We recognize the challenges of large discounts, and that’s why we’ve made improvements to our communication with shareholders and prospective investors. For instance, we now publish our weekly and monthly NTA figures. Additionally, we recently began a share buyback program, as we believe buying AFIC shares at a 10% discount is in the best interest of shareholders.

Our long-term approach remains, and we’re confident that the LIC sector will continue to offer value to investors over time.

How does geopolitical uncertainty impact AFIC’s investments?

Geopolitical events and macroeconomic factors are always considered in our investment process, but we take a bottom-up approach, focusing on finding and investing in high-quality companies. Over the long term, these types of external factors tend to have a shorter-term impact. Our investment horizon is 10, 20, or even 30 years, and we believe that trying to predict short-term geopolitical movements is often futile.

That said, geopolitical disruptions can sometimes present opportunities. If market overreactions lead to significant mispricing, we may use these moments to increase our holdings in quality companies that are temporarily undervalued but we believe will deliver strong long-term results for our shareholders.

How does AFIC approach ESG factors in its investment process?

ESG considerations are embedded in our investment process, though we do not market ourselves as an ESG-focused fund. We believe that social responsibility, good governance, and environmental sustainability are integral to the long-term success of any business. For example, we avoid investing in pure-play gambling stocks and actively assess the governance and social license of the companies we invest in.

We engage regularly with company boards and directors to ensure that these factors are properly addressed. If a company fails to meet acceptable standards, we consider this in our decision-making, as it often impacts the long-term prospects of the business.

We expect the companies we invest in to adhere to all regulatory and social obligations, which contributes to stronger, more sustainable returns for our shareholders.

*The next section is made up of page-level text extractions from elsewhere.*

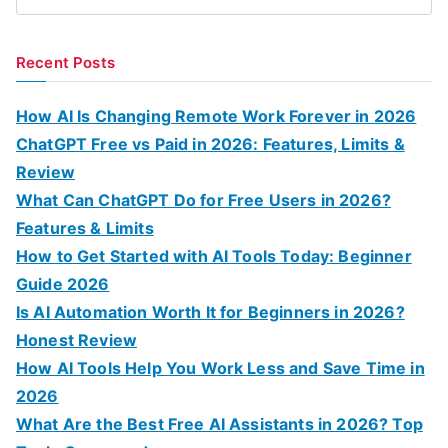
S
e
a
Recent Posts
r
c
How AI Is Changing Remote Work Forever in 2026
h
ChatGPT Free vs Paid in 2026: Features, Limits &
f
Review
o
What Can ChatGPT Do for Free Users in 2026?
r
Features & Limits
:
How to Get Started with AI Tools Today: Beginner
Guide 2026
Is AI Automation Worth It for Beginners in 2026?
Honest Review
How AI Tools Help You Work Less and Save Time in
2026
What Are the Best Free AI Assistants in 2026? Top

What is AFIC’s market outlook?

The equity market is trading at the top end of a fair value range and the operating environment is expected to become more challenging, which means we need to be more discerning about how we allocate capital through this time. We continue to identify opportunities within these conditions, but we believe earnings growth will become more challenging with price rises expected to slow and consumer spending softening. Additionally, a historically tight labour market is impacting productivity.

In this context of navigating a slower operating environment when market valuations are full, we’re allocating capital to companies providing strong valuation support following period of bad news, and those with earnings growth dependent more on self-help drivers than underlying economic conditions. We remain committed to holding a diversified portfolio of quality companies who own strategic assets, with strong balance sheets, and strong leadership.